While making an EPA was always a sensible thing to do, the recent introduction of the nursing home support scheme referred to as “A Fair Deal” is yet another good reason to put one in place. Under this scheme anyone admitted to a nursing home will have to make a contribution to the weekly cost of maintaining them in that home. The amount of this contribution is calculated by reference to the amount of income you receive and the value of the assets that you own.
Where any of your assets include land and property in the State, the contribution to your nursing home charges which you will have to make may be deferred and collected from your estate after you have died. Several benefits could arise from such a deferral, the first and foremost being that you would not be forced to go through the huge emotional trauma of having to sell your home during your lifetime to fund your nursing home costs. Another more practical benefit would be to enable you to defer selling any land or other properties which you own at a time (such as now) when the property market is depressed and the money which you might secure for any such sale is nowhere near what you would like it to be.

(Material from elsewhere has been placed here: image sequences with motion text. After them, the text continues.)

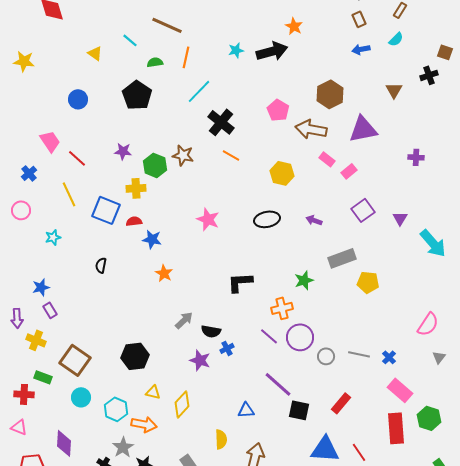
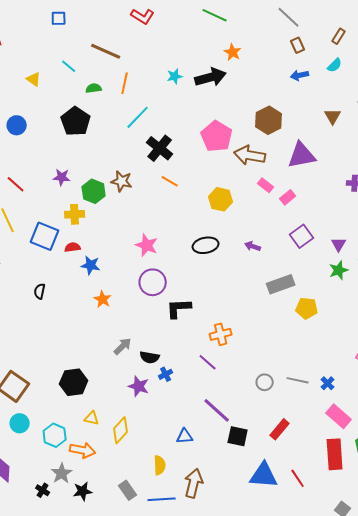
pink pentagon: (278, 110) -> (217, 136), size x1.4
green star: (304, 280) -> (339, 270), moved
purple circle: (300, 337) -> (153, 282), moved

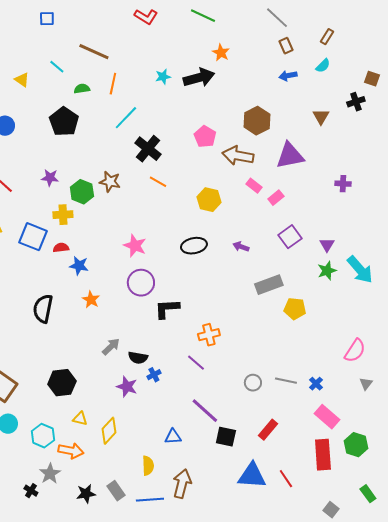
red L-shape: (143, 16) -> (146, 17), moved
pink pentagon: (217, 136) -> (205, 137), size x0.7
black semicircle: (40, 291) -> (43, 309), moved, size x1.8
black star: (83, 491) -> (86, 494), moved

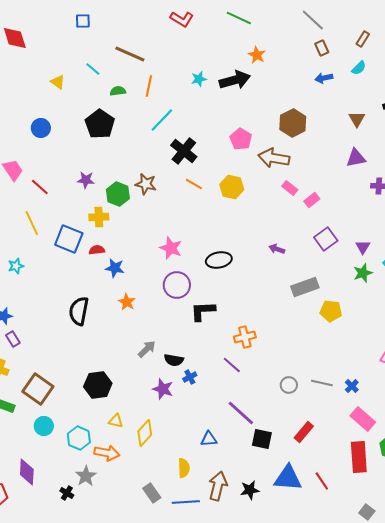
purple triangle: (290, 156) -> (356, 158), moved, size x0.7
yellow hexagon: (209, 200) -> (232, 187), moved
black ellipse: (194, 246) -> (219, 260), moved
black star: (86, 494) -> (250, 490), moved

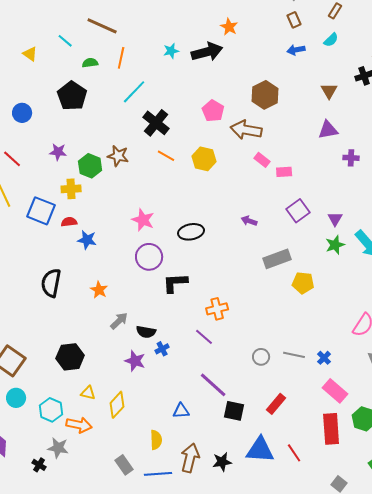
blue circle: (41, 128) -> (22, 113), moved
pink rectangle: (312, 200) -> (284, 172), turned 35
orange star: (127, 302) -> (99, 290), moved
gray star: (86, 476) -> (58, 448), turned -30

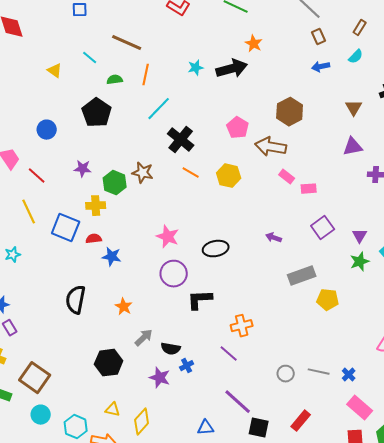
black hexagon: (70, 357) -> (109, 363), moved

The deferral of the payment of contributions to nursing home charges is done by taking out what is referred to under the scheme as a Nursing Home Loan. In this case the HSE will pay the money to the nursing home on your behalf and it will then collect this money at a later stage. While the loan advanced by the HSE can be repaid at any stage (such as after the sale of an appropriate asset on the recovery of the property market) it will ultimately be recovered from your personal representatives after your death if it hasn’t been repaid in the meantime.
If you are not mentally capable of doing so yourself, the only person who can apply for a Nursing Home Loan on your behalf, other than a court-appointed care representative or committee, is an attorney appointed under an EPA created by you.
Just like making a will doesn’t bring about your early demise, creating an EPA won’t make you lose your mental capacity. Indeed we have had several clients who made EPAs during their lifetime who passed away without the need for the EPA to be registered ever having arisen. In those cases the EPA did nothing more than to give the individuals peace of mind by allowing them to live out their senior years safe in the knowledge that they had provisions in place to ensure that the hardship caused to both them and their loved ones would be minimized in the event that they ever became mentally incapable of looking after themselves.